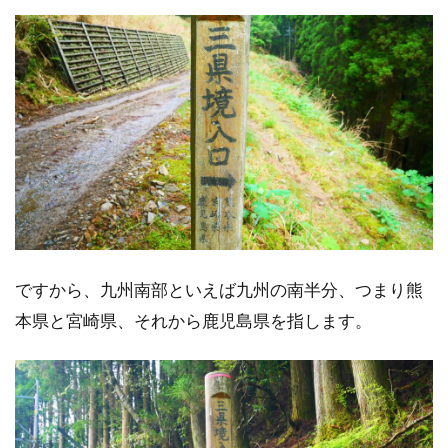
ですから、九州南部といえば九州の南半分、つまり熊
本県と宮崎県、それから鹿児島県を指します。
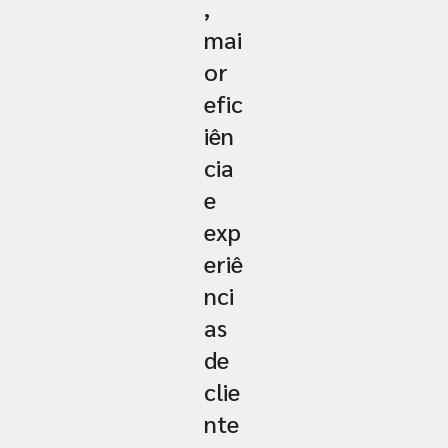
,
mai
or
efic
iên
cia
e
exp
eriê
nci
as
de
clie
nte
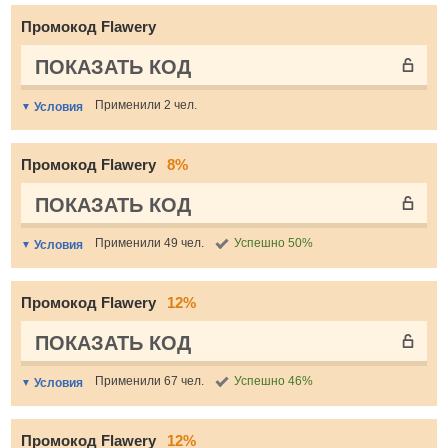
Промокод Flawery
ПОКАЗАТЬ КОД
Применили 2 чел.
Условия
Промокод Flawery
8%
ПОКАЗАТЬ КОД
Применили 49 чел.
Успешно 50%
Условия
Промокод Flawery
12%
ПОКАЗАТЬ КОД
Применили 67 чел.
Успешно 46%
Условия
Промокод Flawery
12%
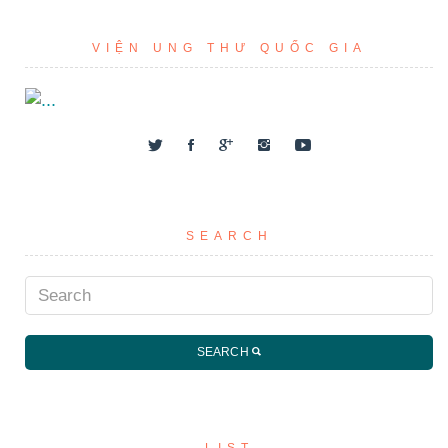
VIỆN UNG THƯ QUỐC GIA
SEARCH
SEARCH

- [TO DO] The records above should be output exactly, but without any of their pictures.

- [EXERCISE SOLUTION]
ですから、九州南部といえば九州の南半分、つまり熊
本県と宮崎県、それから鹿児島県を指します。
,
mai
or
efic
iên
cia
e
exp
eriê
nci
as
de
clie
nte
Промокод Flawery
ПОКАЗАТЬ КОД
Применили 2 чел.
Условия
Промокод Flawery
8%
ПОКАЗАТЬ КОД
Применили 49 чел.
Успешно 50%
Условия
Промокод Flawery
12%
ПОКАЗАТЬ КОД
Применили 67 чел.
Успешно 46%
Условия
Промокод Flawery
12%
VIỆN UNG THƯ QUỐC GIA
SEARCH
SEARCH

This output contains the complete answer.